Macrophages are thought to play a role in the physiological CD4+ T cell depletion in healthy individuals (38). Our results support this observation, and point to macrophages as having a major role in FasL-dependent apoptosis of susceptible CD4+ T cells from HIV-infected patients (29, 30). The state of activation, and thus of susceptibility, of the CD4+ T cell, and not the state of differentiation or HIV infection of the macrophage, may be the critical factor regulating CD4+ T cell apoptosis. Abundant data supports that CD4+ T cells from HIV-infected individuals, even at early stages of the disease, are highly activated (51, 52). Although the mechanism(s) leading to aberrant T cell activation in HIV-infected individuals remain unknown, they may be related to the degree of viral load. Decreases in viral load correlates with decreased CD4+ T cell depletion (53, 54). If HIV-dependent mechanisms result in CD4+ T cell activation and potential susceptibility to apoptosis, reductions of viral load should decrease the state of T cell activation and hence susceptibility to apoptosis.
Characterization of the molecules responsible for inducing apoptosis of CD4+ T cells from HIV-infected individuals is important to advance our knowledge of the cause of CD4+ T cell depletion. The participation of FasL in mediating the apoptosis triggered by MDM was not unexpected based on the recent identification of FasL in MDM (40) and the observed enhanced susceptibility to FasL in PBL from HIV-infected individuals (29). However, it was surprising to observe that TNF could also play a role in inducing apoptosis of CD4+ T lymphocytes from HIV-infected individuals. Recent studies indicate that Fas ligand triggers apoptosis of T lymphocytes earlier than TNF (9). Although we did not address this time sequence in our experimental design, MDMs and CD4+ T lymphocytes were coincubated for 48 h so that the potential effect of both apoptotic inducing ligands could be detected. The role of TNF as an apoptotic inducing ligand in macrophages may be relevant to HIV pathogenesis. Increased TNF and TNFR levels are observed in HIV-infected individuals and correlate with CD4+ T cell depletion (26, 27), and our results suggest that this receptor/ligand family may play a key role in directly causing CD4+ T cell apoptosis. Such prediction is supported by the recent observation that TNF, aside from FasL, is partially responsible for activation-induced T lymphocyte apoptosis in animal models (9, 29), and that antigen-induced apoptosis of CD4+ T cells from HIV-infected individuals may be mediated by TNF (55). Our results also indicate that while Fas ligand and TNF appear to be the major mediators of apoptosis of CD4+ T lymphocytes by MDMs, in a small number of patients, additional MDMmediated apoptosis independent from TNF and/or Fas ligand was observed. This suggests that other ligands known to induce apoptosis may play a role. TRAIL (Apo-2L) is a new member of the TNF family with apoptotic inducing capability (7, 55). Likewise, lymphotoxin has also been recently suggested to play a role in the apoptosis of CD4+ T lymphocytes from HIV-infected individuals (56). Based on this, additional experiments should determine whether any of these two ligands participate in MDM-induced apoptosis of CD4+ T lymphocytes from HIV-infected individuals.

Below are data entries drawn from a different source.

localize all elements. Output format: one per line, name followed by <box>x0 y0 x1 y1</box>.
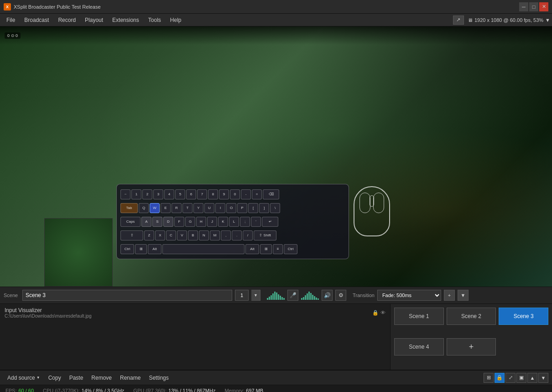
speaker-button[interactable]: 🔊 <box>322 290 333 301</box>
share-button[interactable]: ↗ <box>453 16 464 25</box>
mic-button[interactable]: 🎤 <box>287 290 298 301</box>
kb-j: J <box>207 217 217 227</box>
audio-settings-button[interactable]: ⚙ <box>335 290 346 301</box>
game-preview: 0 ⊙ 0 ~ 1 2 3 4 5 6 7 8 9 0 - = ⌫ <box>0 26 552 287</box>
hud-score: 0 ⊙ 0 <box>7 33 18 38</box>
preview-area: 0 ⊙ 0 ~ 1 2 3 4 5 6 7 8 9 0 - = ⌫ <box>0 26 552 287</box>
source-icons: 🔒 👁 <box>372 310 385 316</box>
move-down-button[interactable]: ▼ <box>538 373 548 383</box>
fps-stat: FPS: 60 / 60 <box>5 388 34 392</box>
menu-help[interactable]: Help <box>166 15 186 25</box>
kb-win-right: ⊞ <box>260 244 272 254</box>
audio-bar <box>276 293 277 300</box>
kb-row-3: Caps A S D F G H J K L ; ' ↵ <box>120 215 345 228</box>
scene-4-button[interactable]: Scene 4 <box>394 338 444 355</box>
expand-icon-button[interactable]: ⤢ <box>505 373 516 383</box>
kb-backspace: ⌫ <box>263 189 279 199</box>
copy-button[interactable]: Copy <box>45 373 65 382</box>
close-button[interactable]: ✕ <box>539 2 548 11</box>
audio-bar <box>267 298 268 300</box>
kb-a: A <box>141 217 151 227</box>
scene-2-button[interactable]: Scene 2 <box>447 308 496 325</box>
audio-bar <box>271 295 272 300</box>
menu-bar: File Broadcast Record Playout Extensions… <box>0 14 552 26</box>
scene-3-button[interactable]: Scene 3 <box>499 308 548 325</box>
scenes-panel: Scene 1 Scene 2 Scene 3 Scene 4 + <box>390 304 552 370</box>
cpu-label: CPU (i7-3770K): <box>43 388 80 392</box>
settings-button[interactable]: Settings <box>145 373 172 382</box>
menu-record[interactable]: Record <box>53 15 80 25</box>
transition-label: Transition <box>353 293 375 298</box>
restore-button[interactable]: □ <box>529 2 538 11</box>
transition-select[interactable]: Fade: 500ms Cut Stinger <box>377 290 441 301</box>
source-eye-icon[interactable]: 👁 <box>380 310 385 316</box>
resolution-dropdown[interactable]: ▼ <box>545 17 550 23</box>
game-hud-top: 0 ⊙ 0 <box>0 26 552 45</box>
source-toolbar: Add source ▼ Copy Paste Remove Rename Se… <box>0 370 552 385</box>
kb-d: D <box>163 217 173 227</box>
kb-s: S <box>152 217 162 227</box>
kb-9: 9 <box>219 189 229 199</box>
svg-point-5 <box>57 272 60 275</box>
audio-bar <box>312 295 313 300</box>
add-source-caret: ▼ <box>36 376 40 380</box>
kb-f: F <box>174 217 184 227</box>
menu-tools[interactable]: Tools <box>144 15 166 25</box>
fps-label: FPS: <box>5 388 16 392</box>
lock-icon-button[interactable]: 🔒 <box>495 373 505 383</box>
kb-g: G <box>185 217 195 227</box>
gpu-label: GPU (R7 360): <box>133 388 167 392</box>
audio-bar <box>274 292 276 300</box>
kb-row-1: ~ 1 2 3 4 5 6 7 8 9 0 - = ⌫ <box>120 188 345 200</box>
kb-b: B <box>188 230 198 240</box>
mouse-overlay <box>354 186 390 236</box>
kb-v: V <box>177 230 187 240</box>
mouse-scroll-wheel <box>370 195 374 207</box>
menu-extensions[interactable]: Extensions <box>108 15 144 25</box>
minimize-button[interactable]: ─ <box>519 2 528 11</box>
kb-minus: - <box>241 189 251 199</box>
menu-broadcast[interactable]: Broadcast <box>20 15 53 25</box>
mouse-left-button <box>359 193 370 213</box>
kb-slash: / <box>243 230 253 240</box>
kb-m: M <box>210 230 220 240</box>
transition-more-button[interactable]: ▼ <box>458 290 469 301</box>
mouse-right-button <box>373 193 384 213</box>
kb-c: C <box>166 230 176 240</box>
scene-number-dropdown[interactable]: ▼ <box>251 290 260 301</box>
cpu-value: 14% / 8% / 3.5GHz <box>82 388 125 392</box>
add-source-button[interactable]: Add source ▼ <box>4 373 44 382</box>
app-icon: X <box>4 3 11 10</box>
svg-point-2 <box>71 254 73 256</box>
scene-name-input[interactable] <box>22 290 232 301</box>
source-name: Input Visualizer <box>5 307 370 314</box>
audio-bar <box>305 295 306 300</box>
kb-6: 6 <box>186 189 196 199</box>
scene-1-button[interactable]: Scene 1 <box>394 308 444 325</box>
kb-k: K <box>218 217 228 227</box>
kb-r: R <box>172 203 182 213</box>
group-icon-button[interactable]: ⊞ <box>484 373 494 383</box>
audio-bar <box>280 296 281 300</box>
move-up-button[interactable]: ▲ <box>527 373 537 383</box>
status-bar: FPS: 60 / 60 CPU (i7-3770K): 14% / 8% / … <box>0 385 552 392</box>
paste-button[interactable]: Paste <box>66 373 87 382</box>
menu-playout[interactable]: Playout <box>80 15 108 25</box>
title-bar: X XSplit Broadcaster Public Test Release… <box>0 0 552 14</box>
kb-7: 7 <box>197 189 207 199</box>
source-lock-icon[interactable]: 🔒 <box>372 310 379 316</box>
svg-point-4 <box>89 240 92 243</box>
menu-file[interactable]: File <box>2 15 20 25</box>
transition-add-button[interactable]: + <box>444 290 455 301</box>
fps-value: 60 / 60 <box>18 388 34 392</box>
kb-row-4: ⇧ Z X C V B N M , . / ⇧ Shift <box>120 229 345 241</box>
remove-button[interactable]: Remove <box>88 373 115 382</box>
source-item[interactable]: Input Visualizer C:\Users\luvi\Downloads… <box>2 306 388 320</box>
rename-button[interactable]: Rename <box>116 373 144 382</box>
kb-5: 5 <box>175 189 185 199</box>
add-scene-button[interactable]: + <box>447 338 496 355</box>
kb-1: 1 <box>131 189 141 199</box>
crop-icon-button[interactable]: ▣ <box>516 373 526 383</box>
source-path: C:\Users\luvi\Downloads\maxresdefault.jp… <box>5 314 370 319</box>
kb-8: 8 <box>208 189 218 199</box>
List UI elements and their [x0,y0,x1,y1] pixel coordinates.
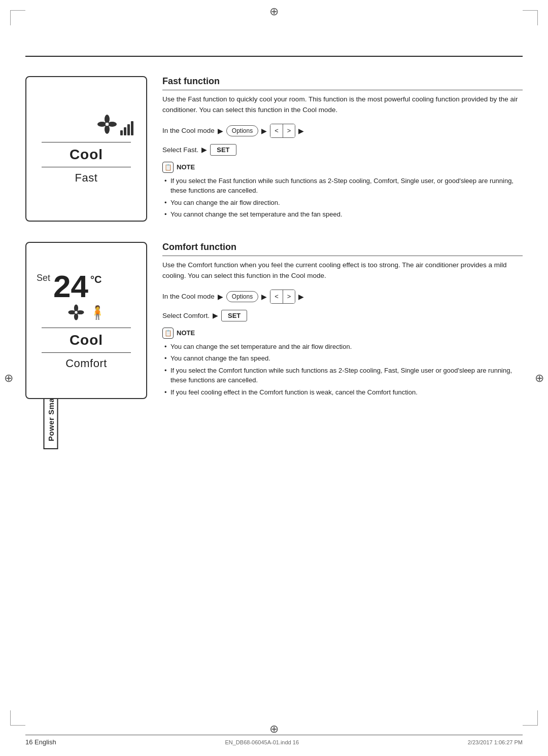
crosshair-bottom-icon: ⊕ [269,723,279,736]
comfort-lcd-display: Set 24 °C 🧍 Cool [25,242,147,399]
fast-instr-row1: In the Cool mode ▶ Options ▶ < > ▶ [162,124,523,138]
bar4 [131,121,133,135]
fast-set-button[interactable]: SET [210,144,236,156]
lcd-fast-label: Fast [75,171,98,185]
comfort-user-icon: 🧍 [89,305,106,320]
comfort-arrow3: ▶ [298,293,304,301]
fast-note-section: 📋 NOTE If you select the Fast function w… [162,162,523,220]
sidebar-wrapper: Power Smart Features [0,142,22,655]
footer-rule [25,735,523,735]
fast-note-item-1: You can change the air flow direction. [162,198,523,208]
fast-note-list: If you select the Fast function while su… [162,176,523,220]
bar2 [124,127,126,135]
fast-lcd-display: Cool Fast [25,76,147,222]
fast-note-icon: 📋 [162,162,174,173]
footer-date: 2/23/2017 1:06:27 PM [468,739,523,745]
crosshair-right-icon: ⊕ [535,372,544,385]
fast-nav-left[interactable]: < [270,124,283,137]
corner-mark-bl [10,710,25,726]
comfort-note-icon: 📋 [162,328,174,339]
comfort-note-item-3: If you feel cooling effect in the Comfor… [162,387,523,398]
footer-page-label: English [35,738,56,746]
comfort-section: Set 24 °C 🧍 Cool [25,242,523,399]
fan-icon [96,113,118,135]
comfort-note-item-2: If you select the Comfort function while… [162,366,523,385]
comfort-instr-row2: Select Comfort. ▶ SET [162,310,523,321]
lcd-divider1 [42,142,130,142]
comfort-options-button[interactable]: Options [226,291,258,302]
footer: 16 English EN_DB68-06045A-01.indd 16 2/2… [25,735,523,746]
comfort-right-content: Comfort function Use the Comfort functio… [162,242,523,399]
comfort-instr2-prefix: Select Comfort. [162,312,210,319]
comfort-set-row: Set 24 °C [34,271,139,302]
comfort-note-item-1: You cannot change the fan speed. [162,353,523,364]
comfort-instr-row1: In the Cool mode ▶ Options ▶ < > ▶ [162,290,523,304]
fast-description: Use the Fast function to quickly cool yo… [162,94,523,116]
lcd-divider2 [42,167,130,167]
comfort-section-title: Comfort function [162,242,523,256]
fast-arrow3: ▶ [298,127,304,135]
comfort-note-list: You can change the set temperature and t… [162,342,523,398]
comfort-temp: 24 [53,271,88,302]
fast-nav-buttons[interactable]: < > [270,124,295,138]
fast-note-item-0: If you select the Fast function while su… [162,176,523,196]
fast-right-content: Fast function Use the Fast function to q… [162,76,523,222]
comfort-cool-label: Cool [70,332,103,348]
signal-bars [120,121,133,135]
fast-section: Cool Fast Fast function Use the Fast fun… [25,76,523,222]
fast-arrow4: ▶ [201,146,207,154]
fast-instr2-prefix: Select Fast. [162,146,198,154]
comfort-divider2 [42,352,130,353]
comfort-nav-buttons[interactable]: < > [270,290,295,304]
comfort-nav-left[interactable]: < [270,290,283,303]
fast-arrow2: ▶ [261,127,267,135]
comfort-arrow4: ▶ [213,311,218,319]
comfort-note-section: 📋 NOTE You can change the set temperatur… [162,328,523,398]
main-content: Cool Fast Fast function Use the Fast fun… [25,66,523,715]
fast-section-title: Fast function [162,76,523,90]
comfort-set-label: Set [37,273,50,283]
crosshair-top-icon [266,4,282,19]
fast-instr-row2: Select Fast. ▶ SET [162,144,523,156]
fast-nav-right[interactable]: > [283,124,295,137]
fast-instr1-prefix: In the Cool mode [162,127,215,134]
svg-point-4 [105,122,109,126]
comfort-note-header: 📋 NOTE [162,328,523,339]
svg-point-9 [75,311,78,314]
bar1 [120,130,123,135]
footer-content: 16 English EN_DB68-06045A-01.indd 16 2/2… [25,738,523,746]
comfort-arrow1: ▶ [218,293,223,301]
comfort-fan-icon [67,303,85,321]
corner-mark-br [523,710,538,726]
comfort-note-item-0: You can change the set temperature and t… [162,342,523,352]
comfort-nav-right[interactable]: > [283,290,295,303]
comfort-description: Use the Comfort function when you feel t… [162,260,523,281]
footer-page: 16 English [25,738,56,746]
footer-file: EN_DB68-06045A-01.indd 16 [225,739,299,745]
comfort-arrow2: ▶ [261,293,267,301]
corner-mark-tr [523,10,538,25]
fast-note-label: NOTE [177,163,195,171]
corner-mark-tl [10,10,25,25]
top-rule [25,56,523,57]
fast-note-header: 📋 NOTE [162,162,523,173]
comfort-divider1 [42,328,130,328]
fast-note-item-2: You cannot change the set temperature an… [162,209,523,220]
comfort-note-label: NOTE [177,329,195,337]
comfort-instr1-prefix: In the Cool mode [162,293,215,300]
lcd-cool-label: Cool [70,147,103,163]
fast-options-button[interactable]: Options [226,125,258,136]
comfort-set-button[interactable]: SET [221,310,247,321]
comfort-celsius: °C [90,274,101,285]
bar3 [127,124,130,135]
footer-page-num: 16 [25,738,32,746]
fast-arrow1: ▶ [218,127,223,135]
comfort-mode-label: Comfort [65,357,107,370]
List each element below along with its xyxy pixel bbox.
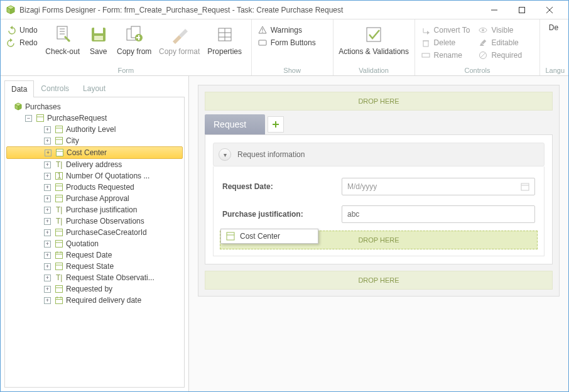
properties-button[interactable]: Properties xyxy=(206,22,244,56)
redo-label: Redo xyxy=(19,38,38,47)
tree-item[interactable]: +Quotation xyxy=(6,238,183,249)
text-input[interactable]: abc xyxy=(342,205,535,223)
tree-item[interactable]: +Cost Center xyxy=(6,146,183,159)
rename-button[interactable]: Rename xyxy=(419,50,473,61)
undo-button[interactable]: Undo xyxy=(4,24,40,36)
field-request-date[interactable]: Request Date: M/d/yyyy xyxy=(220,173,538,200)
ribbon-group-show: Show xyxy=(256,65,329,75)
minimize-button[interactable] xyxy=(480,1,508,19)
svg-rect-17 xyxy=(259,40,266,45)
svg-rect-46 xyxy=(56,241,63,248)
copy-format-button[interactable]: Copy format xyxy=(157,22,202,56)
redo-button[interactable]: Redo xyxy=(4,37,40,48)
form-canvas[interactable]: DROP HERE Request ▾ Request information … xyxy=(189,76,568,391)
save-button[interactable]: Save xyxy=(85,22,112,56)
svg-text:T|: T| xyxy=(56,273,62,282)
svg-point-16 xyxy=(262,31,263,33)
date-input[interactable]: M/d/yyyy xyxy=(342,178,535,195)
window-title: Bizagi Forms Designer - Form: frm_Create… xyxy=(19,6,480,14)
tree-entity[interactable]: − PurchaseRequest xyxy=(6,112,183,124)
form-buttons-icon xyxy=(258,38,267,47)
tree-item[interactable]: +T|Purchase justification xyxy=(6,204,183,215)
svg-rect-63 xyxy=(521,183,529,190)
actions-validations-button[interactable]: Actions & Validations xyxy=(337,22,411,56)
side-panel: Data Controls Layout Purchases− Purchase… xyxy=(1,76,189,391)
add-tab-button[interactable] xyxy=(268,116,284,133)
tree-item[interactable]: +PurchaseCaseCreatorId xyxy=(6,227,183,238)
ribbon-group-validation: Validation xyxy=(337,65,411,75)
svg-rect-18 xyxy=(367,28,381,41)
svg-rect-24 xyxy=(482,40,487,45)
drop-zone-bottom[interactable]: DROP HERE xyxy=(205,271,553,290)
drag-ghost: Cost Center xyxy=(220,229,318,244)
editable-button[interactable]: Editable xyxy=(476,37,524,48)
svg-point-23 xyxy=(482,29,485,31)
tree-item[interactable]: +T|Delivery address xyxy=(6,159,183,170)
drop-zone-top[interactable]: DROP HERE xyxy=(205,92,553,111)
tree-item[interactable]: +City xyxy=(6,135,183,146)
visible-button[interactable]: Visible xyxy=(476,24,524,36)
tree-root[interactable]: Purchases xyxy=(6,101,183,112)
data-tree[interactable]: Purchases− PurchaseRequest+Authority Lev… xyxy=(4,97,185,388)
plus-icon xyxy=(272,121,279,128)
svg-rect-52 xyxy=(56,263,63,270)
entity-icon xyxy=(226,232,235,241)
tree-item[interactable]: +T|Purchase Observations xyxy=(6,215,183,227)
field-label: Purchase justification: xyxy=(222,210,335,219)
warnings-button[interactable]: Warnings xyxy=(256,24,318,36)
svg-rect-19 xyxy=(423,41,428,46)
warning-icon xyxy=(258,26,267,35)
drop-zone-active[interactable]: DROP HERE Cost Center xyxy=(220,231,538,249)
tree-item[interactable]: +1Number Of Quotations ... xyxy=(6,170,183,182)
svg-text:T|: T| xyxy=(56,160,62,169)
side-tabs: Data Controls Layout xyxy=(4,80,185,97)
svg-rect-55 xyxy=(56,286,63,293)
svg-rect-27 xyxy=(37,115,44,122)
tree-item[interactable]: +Request State xyxy=(6,261,183,272)
svg-text:T|: T| xyxy=(56,205,62,214)
form-buttons-button[interactable]: Form Buttons xyxy=(256,37,318,48)
tree-item[interactable]: +Purchase Approval xyxy=(6,193,183,204)
tree-item[interactable]: +Required delivery date xyxy=(6,295,183,306)
properties-icon xyxy=(214,23,236,46)
form-container: DROP HERE Request ▾ Request information … xyxy=(198,85,560,297)
close-button[interactable] xyxy=(536,1,563,19)
tab-controls[interactable]: Controls xyxy=(34,80,76,97)
svg-rect-40 xyxy=(56,195,63,202)
section-header[interactable]: ▾ Request information xyxy=(213,143,545,166)
svg-rect-1 xyxy=(519,7,525,13)
delete-button[interactable]: Delete xyxy=(419,37,473,48)
brush-icon xyxy=(168,23,191,46)
field-purchase-justification[interactable]: Purchase justification: abc xyxy=(220,200,538,228)
chevron-down-icon[interactable]: ▾ xyxy=(219,148,231,161)
eye-icon xyxy=(479,26,487,35)
ribbon: Undo Redo Check-out Save Copy from Copy … xyxy=(1,19,568,76)
tab-layout[interactable]: Layout xyxy=(76,80,112,97)
svg-rect-7 xyxy=(94,36,103,40)
ribbon-group-language: Langu xyxy=(544,65,565,75)
rename-icon xyxy=(421,51,430,60)
copy-from-button[interactable]: Copy from xyxy=(116,22,153,56)
undo-label: Undo xyxy=(19,26,38,35)
default-button[interactable]: De xyxy=(544,22,563,32)
tree-item[interactable]: +T|Request State Observati... xyxy=(6,272,183,283)
form-tab-request[interactable]: Request xyxy=(205,114,265,134)
calendar-icon[interactable] xyxy=(521,182,529,191)
undo-icon xyxy=(7,26,16,35)
tree-item[interactable]: +Products Requested xyxy=(6,182,183,193)
svg-rect-38 xyxy=(56,184,63,191)
required-icon xyxy=(479,51,487,60)
svg-rect-57 xyxy=(56,298,63,304)
svg-rect-44 xyxy=(56,229,63,236)
tree-item[interactable]: +Authority Level xyxy=(6,124,183,135)
maximize-button[interactable] xyxy=(508,1,536,19)
copy-from-icon xyxy=(123,23,146,46)
tab-data[interactable]: Data xyxy=(4,80,34,97)
tree-item[interactable]: +Request Date xyxy=(6,249,183,261)
required-button[interactable]: Required xyxy=(476,50,524,61)
tree-item[interactable]: +Requested by xyxy=(6,283,183,295)
convert-to-button[interactable]: Convert To xyxy=(419,24,473,36)
svg-text:1: 1 xyxy=(57,172,62,180)
checkout-button[interactable]: Check-out xyxy=(44,22,82,56)
svg-rect-65 xyxy=(227,232,234,240)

Although our study was aimed at identifying basic mechanisms that participate in the enhanced apoptosis of CD4+ T cells, their relevance to HIV pathogenesis needs to be validated in clinical studies. Correlation of viral load and CD4+ T cell number with susceptibility of CD4+ T cells to FasL and TNF needs to be established. Level and localization of the expression of these ligands in lymphoid tissue and organs from HIV-infected individuals also needs to be addressed. Characterization of the mechanisms that lead to enhanced susceptibility to lymphocyte apoptosis and the abnormal regulation of apoptosis-inducing ligands in HIVinfected patients would allow future therapeutical interventions to reduce or control virus-dependent enhanced CD4+ T cell depletion.
Submitted: 14 August 1996
Drs. Badley and Dockrell contributed equally to this work.
1Abbreviation used in this paper: MDM, monocyte derived macrophage.
| References |
|---|
|
|
|---|
1 Krammer PH, Behrmann I, Daniel P, Dhein J & Debatin K-M. Regulation of apoptosis in the immune system, Curr Opin Immunol, 1994, 6, 279–289.[Medline]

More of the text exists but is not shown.